Thanks for the suggestions.

It would be great to have a heavy bag. Maybe I could find a used outdoor bag and see if I could convince a friend to let me set it up in their yard.


----------



## Hal Carleton (Jul 14, 2011)

Alright, I think I may be able to set something up in a friends yard in the back corner where it won't be in the way. Would a regular heavy bag stand up to the weather? I would take it in during the winter, but it would need to hold up to rain storms and such. Any other suggestions for what could work? Maybe tie some padding to the side of a tree...?

The only thing is that it needs to be fairly affordable. Under $100 preferably.

Thanks


----------



## Brian R. VanCise (Jul 14, 2011)

Hal Carleton said:


> Thanks for the suggestions.
> 
> It would be great to have a heavy bag. Maybe I could find a used outdoor bag and see if I could convince a friend to let me set it up in their yard.

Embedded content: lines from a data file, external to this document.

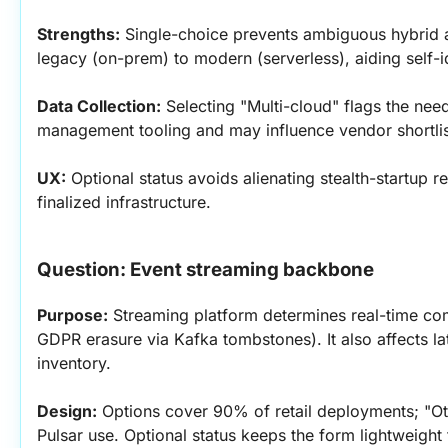
Strengths:
 Single-choice prevents ambiguous hybrid 
legacy (on-prem) to modern (serverless), aiding self-id
Data Collection:
 Selecting "Multi-cloud" flags the nee
management tooling and may influence vendor shortlis
UX:
 Optional status avoids alienating stealth-startup r
finalized infrastructure.
Question: Event streaming backbone
Purpose:
 Streaming platform determines real-time comp
GDPR erasure via Kafka tombstones). It also affects l
inventory.
Design:
 Options cover 90% of retail deployments; "Oth
Pulsar use. Optional status keeps the form lightweight f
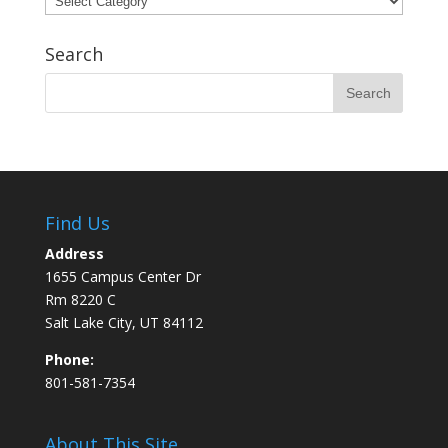
Search
Find Us
Address
1655 Campus Center Dr
Rm 8220 C
Salt Lake City, UT 84112
Phone:
801-581-7354
About This Site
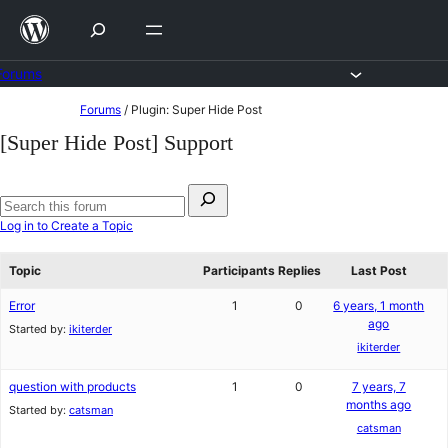
Skip
to
content
Forums
Skip
Forums
/
Plugin: Super Hide Post
to
[Super Hide Post] Support
content
Search
for:
Search
Log in to Create a Topic
forums
Topic
Participants
Replies
Last Post
Error
1
0
6 years, 1 month
ago
Started by:
ikiterder
ikiterder
question with products
1
0
7 years, 7
months ago
Started by:
catsman
catsman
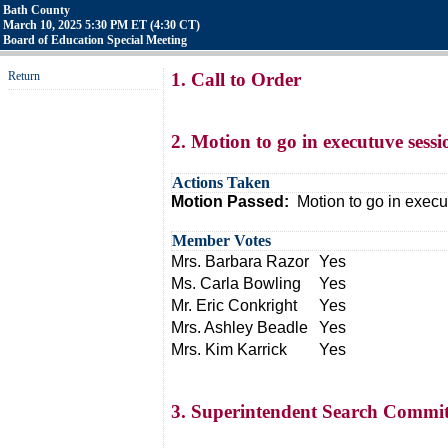
Bath County
March 10, 2025 5:30 PM ET (4:30 CT)
Board of Education Special Meeting
Return
1. Call to Order
2. Motion to go in executuve sess
Actions Taken
Motion Passed:
Motion to go in execu
Member Votes
Mrs. Barbara Razor
Yes
Ms. Carla Bowling
Yes
Mr. Eric Conkright
Yes
Mrs. Ashley Beadle
Yes
Mrs. Kim Karrick
Yes
3. Superintendent Search Commit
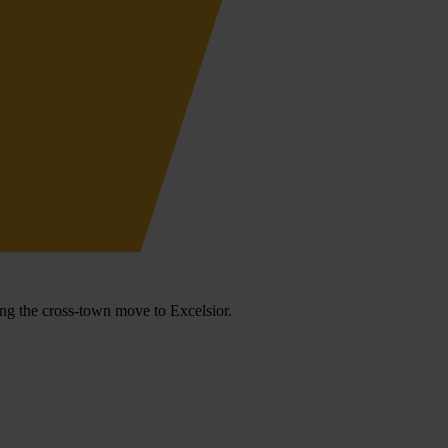
ng the cross-town move to Excelsior.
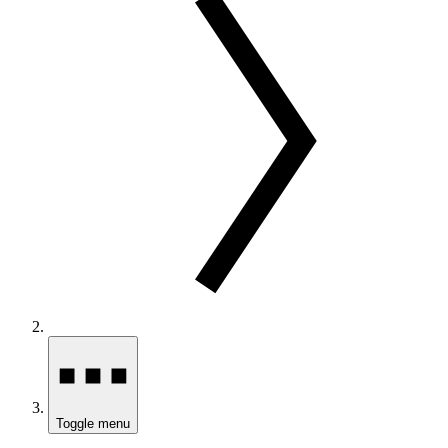
Toggle menu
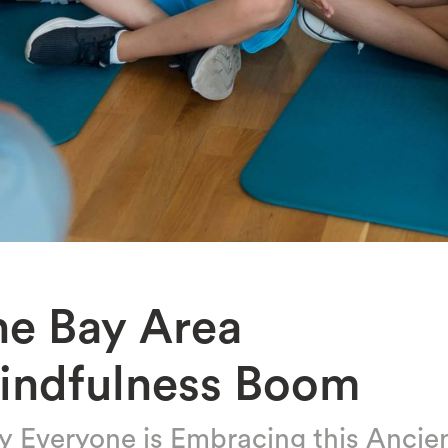
he Bay Area
indfulness Boom
 Everyone is Embracing this Ancie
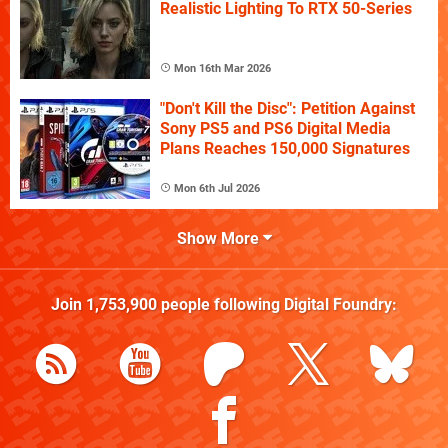
Realistic Lighting To RTX 50-Series
Mon 16th Mar 2026
"Don't Kill the Disc": Petition Against
Sony PS5 and PS6 Digital Media
Plans Reaches 150,000 Signatures
Mon 6th Jul 2026
Show More
Join
1,753,900
people following
Digital Foundry
:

That would definitely be a great way to go.  Just make sure you buy a good Muay Thai Bag!


----------



## Hal Carleton (Jul 14, 2011)

Brian R. VanCise said:


> That would definitely be a great way to go.  Just make sure you buy a good Muay Thai Bag!


 
I was thinking it would be a bad idea to get a nice bag sense it's going to be outside for most of the year. Thoughts?


----------



## Brian R. VanCise (Jul 15, 2011)

Personally, I would get the best bag I could for around $100 to $200 you should be okay.  Since it will be outside go vinyl instead of leather.  Just understanding that it will not last forever because it is outside.  The most important thing is you want a bag that will allow you to do low leg kicks as that is very important in Muay Thai.  So you want a bag that allows that!


----------